Anthony Gordon brilla en su debut con el Barça y compara LaLiga con la Premier
Anthony Gordon no tardó en presentarse en Barcelona. En una noche eléctrica en Montjuïc, el atacante inglés fue una de las grandes figuras del contundente 5-2 del Barça sobre el Rayo Vallecano, dejando algo más que un buen puñado de acciones decisivas: dejó también un análisis muy claro de lo que significa cambiar la Premier League por LaLiga.
Recién llegado este verano desde Newcastle United, Gordon se movió con la naturalidad de quien lleva meses en el vestuario. Asistió a Raphinha en uno de los goles, participó de forma directa en el autogol de Florian Lejeune con un centro envenenado y, sobre todo, conectó con sus nuevos socios como si conociera de memoria los automatismos del equipo.
En el último tercio del campo, estuvo en todas. Atacó los espacios, castigó la espalda de la defensa del Rayo y obligó a los centrales a vivir en alerta permanente. Cada vez que recibía, el partido parecía acelerarse.
“La Premier es un caos, aquí el error se paga al instante”
Después del encuentro, el inglés se detuvo a comparar sus dos mundos. No esquivó la grandeza del campeonato en el que se formó, pero sí quiso subrayar cómo le exige LaLiga en otros registros.
«No voy a negar que la Premier League es increíblemente intensa. El ritmo es implacable, hay batallas físicas por todas partes, saques largos de banda, saques de esquina y mucho contacto», explicó, en declaraciones recogidas por SPORT. «Por eso muchos jugadores ingleses creen que es la mejor liga del mundo. Están acostumbrados a ese tipo de caos».
Desde ahí, giró el foco hacia España y, en concreto, hacia lo que acababa de vivir ante el Rayo Vallecano. «El fútbol en España es diferente. Rayo se replegó e intentó hacer el partido difícil, algo que también ves en muchos equipos de media tabla de la Premier.
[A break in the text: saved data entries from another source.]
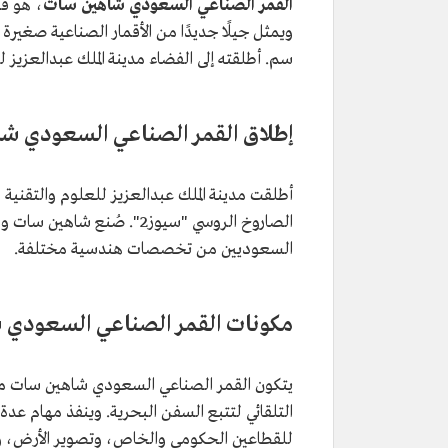
القمر الصناعي السعودي
شاهين سات
، هو ق
سم. أطلقته إلى الفضاء مدينة الملك عبدالعزيز للعلوم و
إطلاق القمر الصناعي السعودي ش
أطلقت مدينة الملك عبدالعزيز للعلوم والتقنية
الصاروخ الروسي "سيوز2". صُ
السعوديين من تخصصات هندسية مختلفة.
مكونات القمر الصناعي السعودي
يتكون القمر الصناعي السعودي شاهين سات من
التلقائي لتتبع السفن البحرية. وينفذ مهام عد
للقطاعين الحكومي والخاص، وتصوير الأرض، وتت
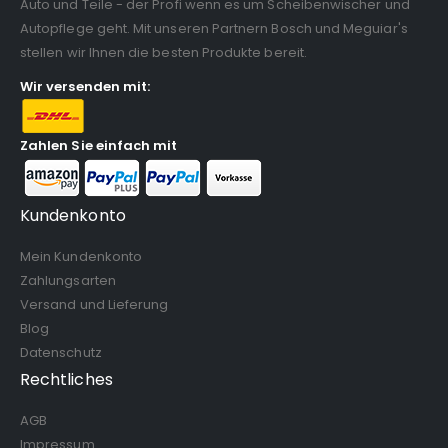
Auto und Teile - der Profi wenn es um Scheibenwischer und
Autopflege geht. Mit unseren Partnern Bosch und Meguiar's
stellen wir Ihnen die besten Produkte bereit.
Wir versenden mit:
Zahlen Sie einfach mit
Kundenkonto
Mein Kundenkonto
Zahlungsarten
Versand und Lieferung
Blog
Datenschutz
Rechtliches
AGB
Impressum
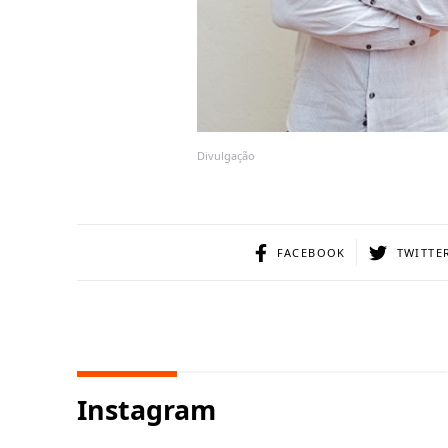
Divulgação
FACEBOOK
TWITTE
Instagram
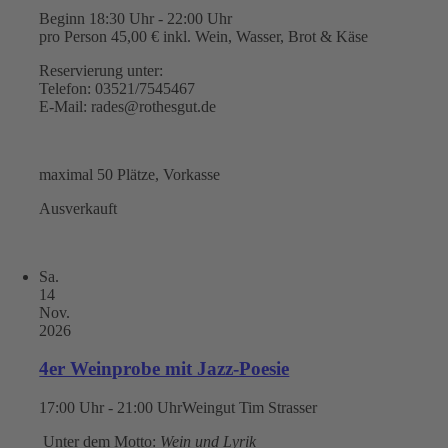
Beginn 18:30 Uhr - 22:00 Uhr
pro Person 45,00 € inkl. Wein, Wasser, Brot & Käse
Reservierung unter:
Telefon: 03521/7545467
E-Mail: rades@rothesgut.de
maximal 50 Plätze, Vorkasse
Ausverkauft
Sa.
14
Nov.
2026
4er Weinprobe mit Jazz-Poesie
17:00 Uhr - 21:00 Uhr
Weingut Tim Strasser
Unter dem Motto:
Wein und Lyrik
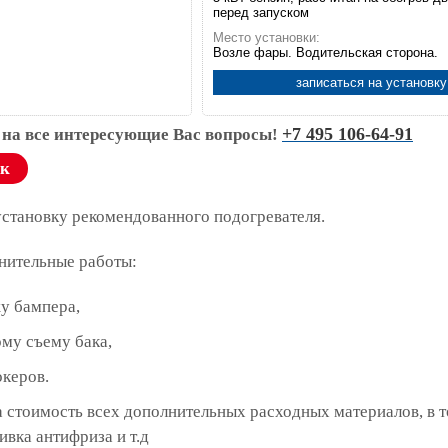
перед запуском
Место установки:
Возле фары. Водительская сторона.
записаться на установку
+7 495 106-64-91
 на все интересующие Вас вопросы!
ок
установку рекомендованного подогревателя.
нительные работы:
у бампера,
му съему бака,
океров.
 стоимость всех дополнительных расходных материалов, в 
ивка антифриза и т.д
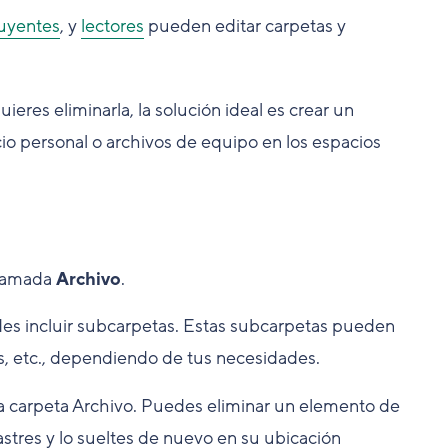
uyentes
, y
lectores
pueden editar carpetas y
ieres eliminarla, la solución ideal es crear un
io personal o archivos de equipo en los espacios
lamada
Archivo
.
edes incluir subcarpetas. Estas subcarpetas pueden
os, etc., dependiendo de tus necesidades.
 la carpeta Archivo. Puedes eliminar un elemento de
rastres y lo sueltes de nuevo en su ubicación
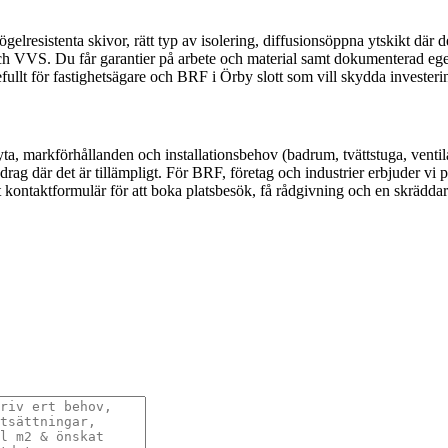
elresistenta skivor, rätt typ av isolering, diffusionsöppna ytskikt där de
 och VVS. Du får garantier på arbete och material samt dokumenterad egen
defullt för fastighetsägare och BRF i Örby slott som vill skydda invester
ta, markförhållanden och installationsbehov (badrum, tvättstuga, ventil
rag där det är tillämpligt. För BRF, företag och industrier erbjuder vi 
årt kontaktformulär för att boka platsbesök, få rådgivning och en skräd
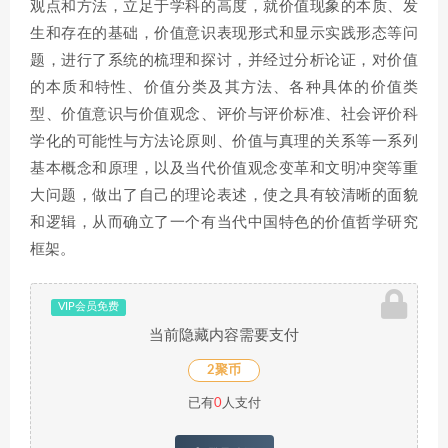
观点和方法，立足于学科的高度，就价值现象的本质、发
生和存在的基础，价值意识表现形式和显示实践形态等问
题，进行了系统的梳理和探讨，并经过分析论证，对价值
的本质和特性、价值分类及其方法、各种具体的价值类
型、价值意识与价值观念、评价与评价标准、社会评价科
学化的可能性与方法论原则、价值与真理的关系等一系列
基本概念和原理，以及当代价值观念变革和文明冲突等重
大问题，做出了自己的理论表述，使之具有较清晰的面貌
和逻辑，从而确立了一个有当代中国特色的价值哲学研究
框架。
VIP会员免费
当前隐藏内容需要支付
2聚币
已有
0
人支付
La diferencia es que aquí no recurrimos solo a balones largos o a vivir del juego directo», señaló.
Para Gordon, la clave está en la propuesta del Barça. «Movimos el balón, Pedri encontró espacios entre líneas, Lamine y los demás generaron superioridades numéricas y los desarmamos con paciencia, con nuestro fútbol», describió, poniendo nombre propio a la estructura que le rodeó.
El inglés incidió también en la precisión que exige LaLiga. «En Inglaterra, a veces la intensidad puede tapar errores. Puedes controlar mal el balón y aún así recuperarte ganando el siguiente duelo físico. Aquí, un mal primer control o una falta de concentración en tu posicionamiento te puede castigar de inmediato», advirtió. «Los espacios son más pequeños, las decisiones tienen que ser más rápidas y todo debe ser más limpio».
Un juego que potencia su velocidad
Su actuación ante el Rayo dejó una imagen clara: su zancada encaja en el tablero táctico azulgrana. El centro que provocó el autogol de Lejeune fue un ejemplo perfecto de cómo su velocidad, bien encauzada, se convierte en un arma letal cuando el equipo logra atraer y soltar en el momento justo.
Gordon está convencido de que el contexto español potencia una de sus mayores virtudes. «Mi velocidad se vuelve aún más efectiva aquí porque el movimiento a mi alrededor crea oportunidades y espacios, en lugar de que todos corran hacia adelante en línea recta», apuntó.
No hubo desprecio hacia su pasado, al contrario. «Me encantó jugar en la Premier League y tuvo un papel enorme en mi desarrollo. Pero el fútbol español exige un nivel diferente de inteligencia táctica y técnica», reconoció.
Desde esa doble experiencia, se permitió una reflexión sobre el encaje de algunos clubes ingleses en este tipo de fútbol. «Algunos equipos de la Premier tendrían dificultades para jugar este estilo de forma constante porque quizá no tienen la paciencia o la calidad en el centro del campo que se requiere», opinó.
Entre el ruido del mercado, la exigencia del escudo y el cambio de liga, Gordon ha elegido una vía clara: hablar en el campo y explicar después por qué el juego en España le obliga a pensar más rápido y a ejecutar mejor. Si noches como la del Rayo se repiten, la pregunta ya no será si se adapta a LaLiga, sino hasta dónde puede llevar a este Barça desde esa banda en la que ha empezado a sentirse como en casa.